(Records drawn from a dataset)
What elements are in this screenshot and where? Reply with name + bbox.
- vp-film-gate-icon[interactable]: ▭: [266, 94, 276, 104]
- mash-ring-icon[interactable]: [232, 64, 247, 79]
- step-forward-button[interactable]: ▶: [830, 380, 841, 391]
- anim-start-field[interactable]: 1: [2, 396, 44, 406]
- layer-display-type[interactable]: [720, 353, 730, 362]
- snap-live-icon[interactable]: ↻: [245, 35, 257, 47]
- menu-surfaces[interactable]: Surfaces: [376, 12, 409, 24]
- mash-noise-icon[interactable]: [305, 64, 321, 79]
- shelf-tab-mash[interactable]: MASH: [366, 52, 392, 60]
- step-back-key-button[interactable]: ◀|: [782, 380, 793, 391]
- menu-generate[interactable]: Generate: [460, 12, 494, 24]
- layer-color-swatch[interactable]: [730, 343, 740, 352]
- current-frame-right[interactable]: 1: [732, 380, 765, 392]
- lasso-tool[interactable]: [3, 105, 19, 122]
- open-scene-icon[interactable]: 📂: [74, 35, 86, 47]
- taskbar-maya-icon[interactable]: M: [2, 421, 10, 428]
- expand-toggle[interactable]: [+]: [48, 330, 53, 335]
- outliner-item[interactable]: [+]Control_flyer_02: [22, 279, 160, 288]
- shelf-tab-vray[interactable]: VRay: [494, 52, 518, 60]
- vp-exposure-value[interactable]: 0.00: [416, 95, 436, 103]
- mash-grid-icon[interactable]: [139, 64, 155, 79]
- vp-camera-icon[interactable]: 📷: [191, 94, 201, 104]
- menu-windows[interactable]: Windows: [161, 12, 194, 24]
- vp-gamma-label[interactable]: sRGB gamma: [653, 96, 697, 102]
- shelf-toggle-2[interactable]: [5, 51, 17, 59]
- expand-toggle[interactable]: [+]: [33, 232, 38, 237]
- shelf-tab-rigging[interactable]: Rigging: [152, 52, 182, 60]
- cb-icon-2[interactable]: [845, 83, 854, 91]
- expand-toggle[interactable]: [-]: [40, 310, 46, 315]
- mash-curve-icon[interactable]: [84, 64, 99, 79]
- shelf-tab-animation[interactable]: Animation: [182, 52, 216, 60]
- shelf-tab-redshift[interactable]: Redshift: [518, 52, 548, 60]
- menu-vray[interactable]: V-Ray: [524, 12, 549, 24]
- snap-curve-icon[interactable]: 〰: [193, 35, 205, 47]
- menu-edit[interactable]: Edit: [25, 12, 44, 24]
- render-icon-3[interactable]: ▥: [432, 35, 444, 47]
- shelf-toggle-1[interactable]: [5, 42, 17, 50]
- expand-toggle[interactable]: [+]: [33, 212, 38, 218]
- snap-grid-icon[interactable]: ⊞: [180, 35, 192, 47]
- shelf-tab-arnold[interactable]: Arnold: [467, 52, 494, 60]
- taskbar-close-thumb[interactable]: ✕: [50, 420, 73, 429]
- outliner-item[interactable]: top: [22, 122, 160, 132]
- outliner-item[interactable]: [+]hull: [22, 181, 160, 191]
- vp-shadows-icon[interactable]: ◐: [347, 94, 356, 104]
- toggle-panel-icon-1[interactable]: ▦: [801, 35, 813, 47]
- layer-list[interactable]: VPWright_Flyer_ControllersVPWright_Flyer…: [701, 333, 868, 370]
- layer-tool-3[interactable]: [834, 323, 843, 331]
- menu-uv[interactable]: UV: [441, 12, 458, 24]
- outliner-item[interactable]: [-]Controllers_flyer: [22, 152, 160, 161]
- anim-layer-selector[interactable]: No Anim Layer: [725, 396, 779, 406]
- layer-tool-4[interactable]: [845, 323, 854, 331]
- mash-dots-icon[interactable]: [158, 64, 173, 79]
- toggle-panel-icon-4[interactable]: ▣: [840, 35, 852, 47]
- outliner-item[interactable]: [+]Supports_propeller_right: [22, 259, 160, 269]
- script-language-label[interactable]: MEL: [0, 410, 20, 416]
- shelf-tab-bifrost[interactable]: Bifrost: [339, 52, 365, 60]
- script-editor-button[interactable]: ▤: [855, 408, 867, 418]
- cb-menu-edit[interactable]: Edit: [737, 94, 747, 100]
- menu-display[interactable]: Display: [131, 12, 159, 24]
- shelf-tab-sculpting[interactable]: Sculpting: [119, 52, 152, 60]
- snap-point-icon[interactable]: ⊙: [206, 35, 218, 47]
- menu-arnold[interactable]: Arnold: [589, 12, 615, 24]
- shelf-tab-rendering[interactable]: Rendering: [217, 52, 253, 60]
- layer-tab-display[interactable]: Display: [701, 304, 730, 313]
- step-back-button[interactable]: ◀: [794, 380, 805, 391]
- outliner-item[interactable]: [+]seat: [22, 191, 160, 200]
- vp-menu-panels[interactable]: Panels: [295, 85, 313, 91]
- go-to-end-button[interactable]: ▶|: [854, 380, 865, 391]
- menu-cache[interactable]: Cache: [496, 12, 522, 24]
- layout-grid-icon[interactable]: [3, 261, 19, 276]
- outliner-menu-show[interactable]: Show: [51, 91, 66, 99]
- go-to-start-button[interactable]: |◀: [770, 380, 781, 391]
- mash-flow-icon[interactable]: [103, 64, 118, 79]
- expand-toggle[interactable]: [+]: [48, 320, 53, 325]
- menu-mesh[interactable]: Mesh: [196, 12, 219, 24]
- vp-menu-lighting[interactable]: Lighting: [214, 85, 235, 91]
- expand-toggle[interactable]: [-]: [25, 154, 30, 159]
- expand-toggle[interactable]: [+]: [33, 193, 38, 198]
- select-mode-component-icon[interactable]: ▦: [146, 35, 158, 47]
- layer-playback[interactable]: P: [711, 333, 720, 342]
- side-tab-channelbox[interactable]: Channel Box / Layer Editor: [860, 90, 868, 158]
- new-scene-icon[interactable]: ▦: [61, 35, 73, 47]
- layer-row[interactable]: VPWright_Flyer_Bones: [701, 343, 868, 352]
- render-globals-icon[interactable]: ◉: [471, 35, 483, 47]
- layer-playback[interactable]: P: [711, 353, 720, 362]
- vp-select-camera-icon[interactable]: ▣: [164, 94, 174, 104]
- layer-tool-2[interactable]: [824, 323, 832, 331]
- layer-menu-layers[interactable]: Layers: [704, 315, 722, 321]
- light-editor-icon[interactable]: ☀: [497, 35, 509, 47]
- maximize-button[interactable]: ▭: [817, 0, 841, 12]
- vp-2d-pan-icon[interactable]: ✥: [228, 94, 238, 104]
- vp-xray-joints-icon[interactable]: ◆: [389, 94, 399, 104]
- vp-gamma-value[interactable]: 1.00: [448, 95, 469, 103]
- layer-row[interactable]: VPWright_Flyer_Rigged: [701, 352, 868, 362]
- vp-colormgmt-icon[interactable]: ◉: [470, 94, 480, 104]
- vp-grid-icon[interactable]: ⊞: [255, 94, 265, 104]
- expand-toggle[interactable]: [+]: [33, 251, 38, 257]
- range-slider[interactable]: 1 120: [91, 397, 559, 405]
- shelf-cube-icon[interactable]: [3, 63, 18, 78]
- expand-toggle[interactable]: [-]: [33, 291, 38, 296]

--

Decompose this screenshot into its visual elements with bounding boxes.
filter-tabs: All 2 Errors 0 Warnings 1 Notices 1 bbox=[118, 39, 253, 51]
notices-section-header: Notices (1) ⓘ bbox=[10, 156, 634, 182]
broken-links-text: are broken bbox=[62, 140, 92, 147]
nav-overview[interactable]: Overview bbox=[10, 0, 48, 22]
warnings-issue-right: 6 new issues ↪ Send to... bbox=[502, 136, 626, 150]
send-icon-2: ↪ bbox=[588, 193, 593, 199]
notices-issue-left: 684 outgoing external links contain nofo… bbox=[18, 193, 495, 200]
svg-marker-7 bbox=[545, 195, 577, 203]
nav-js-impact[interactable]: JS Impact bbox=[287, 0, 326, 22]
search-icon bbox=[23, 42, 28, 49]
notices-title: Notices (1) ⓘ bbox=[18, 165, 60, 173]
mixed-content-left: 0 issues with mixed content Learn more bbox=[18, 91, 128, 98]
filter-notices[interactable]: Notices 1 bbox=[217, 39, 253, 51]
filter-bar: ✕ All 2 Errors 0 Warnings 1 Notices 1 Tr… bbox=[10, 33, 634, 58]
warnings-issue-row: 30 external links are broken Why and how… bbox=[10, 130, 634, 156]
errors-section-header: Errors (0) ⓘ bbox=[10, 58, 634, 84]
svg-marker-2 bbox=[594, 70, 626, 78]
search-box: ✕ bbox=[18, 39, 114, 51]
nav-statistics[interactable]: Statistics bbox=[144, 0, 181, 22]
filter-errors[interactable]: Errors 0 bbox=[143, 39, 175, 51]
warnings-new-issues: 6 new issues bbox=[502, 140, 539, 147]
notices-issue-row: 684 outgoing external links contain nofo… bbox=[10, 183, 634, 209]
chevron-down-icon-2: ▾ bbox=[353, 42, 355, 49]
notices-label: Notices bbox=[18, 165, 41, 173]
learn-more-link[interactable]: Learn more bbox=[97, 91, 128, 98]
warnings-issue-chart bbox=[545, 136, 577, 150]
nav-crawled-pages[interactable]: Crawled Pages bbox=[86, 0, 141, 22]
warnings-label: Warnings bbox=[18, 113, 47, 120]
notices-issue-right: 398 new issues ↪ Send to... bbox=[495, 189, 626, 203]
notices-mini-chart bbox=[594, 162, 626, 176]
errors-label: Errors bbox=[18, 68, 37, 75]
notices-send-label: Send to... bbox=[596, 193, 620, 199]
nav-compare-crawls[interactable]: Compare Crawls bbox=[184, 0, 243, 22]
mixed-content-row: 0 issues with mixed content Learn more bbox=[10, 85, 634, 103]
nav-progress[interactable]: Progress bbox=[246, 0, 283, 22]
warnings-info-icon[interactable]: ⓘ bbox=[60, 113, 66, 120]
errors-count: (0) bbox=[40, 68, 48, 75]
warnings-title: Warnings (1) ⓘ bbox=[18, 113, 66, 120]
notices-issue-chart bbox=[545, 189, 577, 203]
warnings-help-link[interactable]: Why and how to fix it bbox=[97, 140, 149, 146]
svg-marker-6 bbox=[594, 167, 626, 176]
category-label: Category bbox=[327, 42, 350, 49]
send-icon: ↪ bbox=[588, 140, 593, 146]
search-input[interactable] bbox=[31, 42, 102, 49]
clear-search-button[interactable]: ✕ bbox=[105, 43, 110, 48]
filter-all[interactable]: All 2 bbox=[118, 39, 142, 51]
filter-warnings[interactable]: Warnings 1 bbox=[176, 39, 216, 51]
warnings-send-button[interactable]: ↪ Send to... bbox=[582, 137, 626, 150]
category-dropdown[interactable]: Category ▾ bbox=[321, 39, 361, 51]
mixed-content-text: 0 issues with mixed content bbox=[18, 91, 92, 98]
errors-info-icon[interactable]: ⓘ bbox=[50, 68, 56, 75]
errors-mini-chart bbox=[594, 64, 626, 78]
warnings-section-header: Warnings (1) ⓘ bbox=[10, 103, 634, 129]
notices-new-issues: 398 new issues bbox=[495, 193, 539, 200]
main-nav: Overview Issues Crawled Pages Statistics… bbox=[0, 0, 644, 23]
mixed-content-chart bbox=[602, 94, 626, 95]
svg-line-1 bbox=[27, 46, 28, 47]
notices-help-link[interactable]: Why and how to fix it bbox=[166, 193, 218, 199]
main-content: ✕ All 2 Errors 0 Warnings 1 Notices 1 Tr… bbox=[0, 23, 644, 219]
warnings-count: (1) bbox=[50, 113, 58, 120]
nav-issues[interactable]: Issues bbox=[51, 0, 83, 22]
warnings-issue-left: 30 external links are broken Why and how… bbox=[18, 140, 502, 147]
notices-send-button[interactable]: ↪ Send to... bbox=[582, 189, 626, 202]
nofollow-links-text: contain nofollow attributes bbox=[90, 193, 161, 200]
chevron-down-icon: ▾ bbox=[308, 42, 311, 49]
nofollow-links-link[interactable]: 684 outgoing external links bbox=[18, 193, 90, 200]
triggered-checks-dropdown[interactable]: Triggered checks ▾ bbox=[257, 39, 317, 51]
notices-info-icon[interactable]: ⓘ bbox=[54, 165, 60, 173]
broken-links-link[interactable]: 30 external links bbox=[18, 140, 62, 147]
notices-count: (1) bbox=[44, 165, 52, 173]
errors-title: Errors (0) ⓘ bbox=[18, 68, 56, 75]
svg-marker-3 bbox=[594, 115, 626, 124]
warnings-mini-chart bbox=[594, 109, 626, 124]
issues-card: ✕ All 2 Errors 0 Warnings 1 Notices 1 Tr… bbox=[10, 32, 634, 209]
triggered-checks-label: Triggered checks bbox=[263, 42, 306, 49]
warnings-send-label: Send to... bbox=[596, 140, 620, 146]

...

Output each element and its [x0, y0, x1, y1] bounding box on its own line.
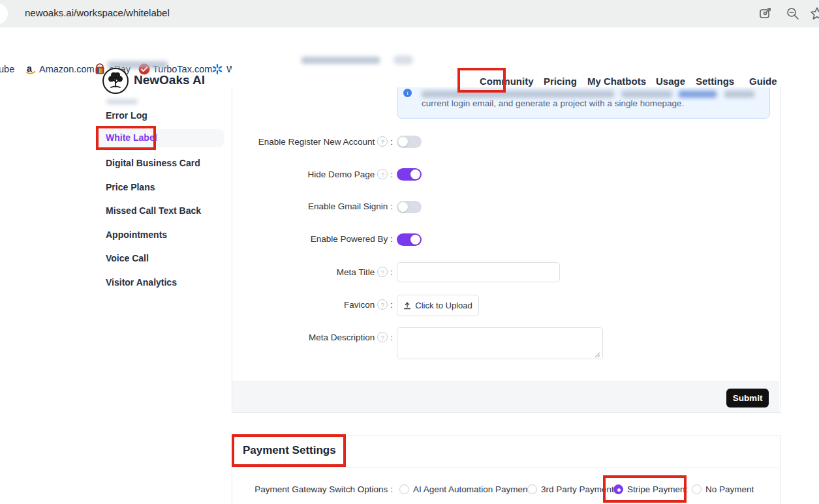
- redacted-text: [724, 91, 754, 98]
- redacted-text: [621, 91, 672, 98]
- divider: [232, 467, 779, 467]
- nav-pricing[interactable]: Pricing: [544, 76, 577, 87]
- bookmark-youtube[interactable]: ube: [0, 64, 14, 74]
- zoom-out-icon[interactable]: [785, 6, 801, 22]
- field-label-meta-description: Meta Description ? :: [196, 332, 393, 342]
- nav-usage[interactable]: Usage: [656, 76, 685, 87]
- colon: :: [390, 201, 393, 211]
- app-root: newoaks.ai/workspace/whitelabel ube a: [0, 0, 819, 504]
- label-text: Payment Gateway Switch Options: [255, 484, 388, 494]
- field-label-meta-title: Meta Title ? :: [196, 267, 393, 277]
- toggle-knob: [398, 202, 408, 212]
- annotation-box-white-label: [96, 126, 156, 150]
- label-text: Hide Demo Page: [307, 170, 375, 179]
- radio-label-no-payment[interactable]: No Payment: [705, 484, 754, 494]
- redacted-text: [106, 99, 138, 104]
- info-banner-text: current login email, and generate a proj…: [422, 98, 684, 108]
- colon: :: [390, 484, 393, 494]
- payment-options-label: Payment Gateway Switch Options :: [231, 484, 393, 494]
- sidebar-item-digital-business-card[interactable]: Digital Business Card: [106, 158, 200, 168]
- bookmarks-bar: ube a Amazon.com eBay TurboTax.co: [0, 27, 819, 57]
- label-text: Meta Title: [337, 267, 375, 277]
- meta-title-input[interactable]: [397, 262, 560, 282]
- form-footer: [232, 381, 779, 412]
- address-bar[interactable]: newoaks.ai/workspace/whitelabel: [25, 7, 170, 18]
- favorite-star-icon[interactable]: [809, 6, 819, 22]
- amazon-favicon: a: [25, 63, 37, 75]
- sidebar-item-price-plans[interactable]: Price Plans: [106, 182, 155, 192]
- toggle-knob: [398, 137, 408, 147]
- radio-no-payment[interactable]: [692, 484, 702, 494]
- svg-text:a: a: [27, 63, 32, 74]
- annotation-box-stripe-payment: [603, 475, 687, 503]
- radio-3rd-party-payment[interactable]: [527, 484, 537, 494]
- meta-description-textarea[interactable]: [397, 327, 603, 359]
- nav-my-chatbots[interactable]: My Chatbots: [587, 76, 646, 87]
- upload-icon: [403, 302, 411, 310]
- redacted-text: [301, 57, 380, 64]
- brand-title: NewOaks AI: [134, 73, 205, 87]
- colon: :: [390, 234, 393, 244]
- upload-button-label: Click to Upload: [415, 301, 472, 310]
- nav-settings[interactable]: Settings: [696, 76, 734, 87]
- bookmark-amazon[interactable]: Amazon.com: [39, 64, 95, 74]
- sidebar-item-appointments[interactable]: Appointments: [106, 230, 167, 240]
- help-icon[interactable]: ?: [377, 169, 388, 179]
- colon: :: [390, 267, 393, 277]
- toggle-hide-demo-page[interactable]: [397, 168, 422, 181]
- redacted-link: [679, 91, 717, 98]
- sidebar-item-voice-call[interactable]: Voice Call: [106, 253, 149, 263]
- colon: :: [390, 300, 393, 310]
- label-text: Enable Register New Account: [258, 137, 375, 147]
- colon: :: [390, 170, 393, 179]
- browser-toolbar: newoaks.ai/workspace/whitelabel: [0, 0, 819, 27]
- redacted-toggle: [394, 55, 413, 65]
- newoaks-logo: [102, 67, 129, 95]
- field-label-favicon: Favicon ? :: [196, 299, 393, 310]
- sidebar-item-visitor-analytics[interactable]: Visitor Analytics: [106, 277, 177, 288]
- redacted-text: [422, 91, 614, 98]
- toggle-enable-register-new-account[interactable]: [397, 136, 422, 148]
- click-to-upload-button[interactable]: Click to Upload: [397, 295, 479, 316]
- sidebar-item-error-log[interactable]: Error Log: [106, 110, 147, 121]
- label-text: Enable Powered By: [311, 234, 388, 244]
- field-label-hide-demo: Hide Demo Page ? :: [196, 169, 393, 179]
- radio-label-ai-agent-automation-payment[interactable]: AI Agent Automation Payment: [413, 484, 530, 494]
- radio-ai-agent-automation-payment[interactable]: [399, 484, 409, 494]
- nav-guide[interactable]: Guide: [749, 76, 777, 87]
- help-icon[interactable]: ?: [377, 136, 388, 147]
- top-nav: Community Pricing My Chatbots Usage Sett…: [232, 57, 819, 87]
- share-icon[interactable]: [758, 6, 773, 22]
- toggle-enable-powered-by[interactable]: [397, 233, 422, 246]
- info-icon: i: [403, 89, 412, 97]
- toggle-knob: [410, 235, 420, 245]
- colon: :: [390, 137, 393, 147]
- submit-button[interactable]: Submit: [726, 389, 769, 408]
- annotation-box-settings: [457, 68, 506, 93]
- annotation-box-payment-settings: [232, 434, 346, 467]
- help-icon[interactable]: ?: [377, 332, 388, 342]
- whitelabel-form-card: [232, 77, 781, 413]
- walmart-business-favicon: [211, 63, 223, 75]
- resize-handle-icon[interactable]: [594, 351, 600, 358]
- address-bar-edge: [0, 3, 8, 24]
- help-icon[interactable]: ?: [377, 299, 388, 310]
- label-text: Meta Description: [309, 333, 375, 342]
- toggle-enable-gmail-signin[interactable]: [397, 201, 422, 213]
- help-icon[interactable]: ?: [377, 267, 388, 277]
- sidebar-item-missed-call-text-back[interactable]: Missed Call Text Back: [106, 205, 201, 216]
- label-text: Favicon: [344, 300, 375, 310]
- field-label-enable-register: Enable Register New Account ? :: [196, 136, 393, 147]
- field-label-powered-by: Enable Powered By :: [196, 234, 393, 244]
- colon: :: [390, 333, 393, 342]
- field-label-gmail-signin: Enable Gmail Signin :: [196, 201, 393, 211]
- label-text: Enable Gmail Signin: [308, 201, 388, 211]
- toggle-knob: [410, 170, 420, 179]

# Task statement:
Every line above in which the word "vray" is present must be copied into the answer.

# Response to this exercise:
- shelf-tab-vray[interactable]: VRay: [494, 52, 518, 60]
- menu-vray[interactable]: V-Ray: [524, 12, 549, 24]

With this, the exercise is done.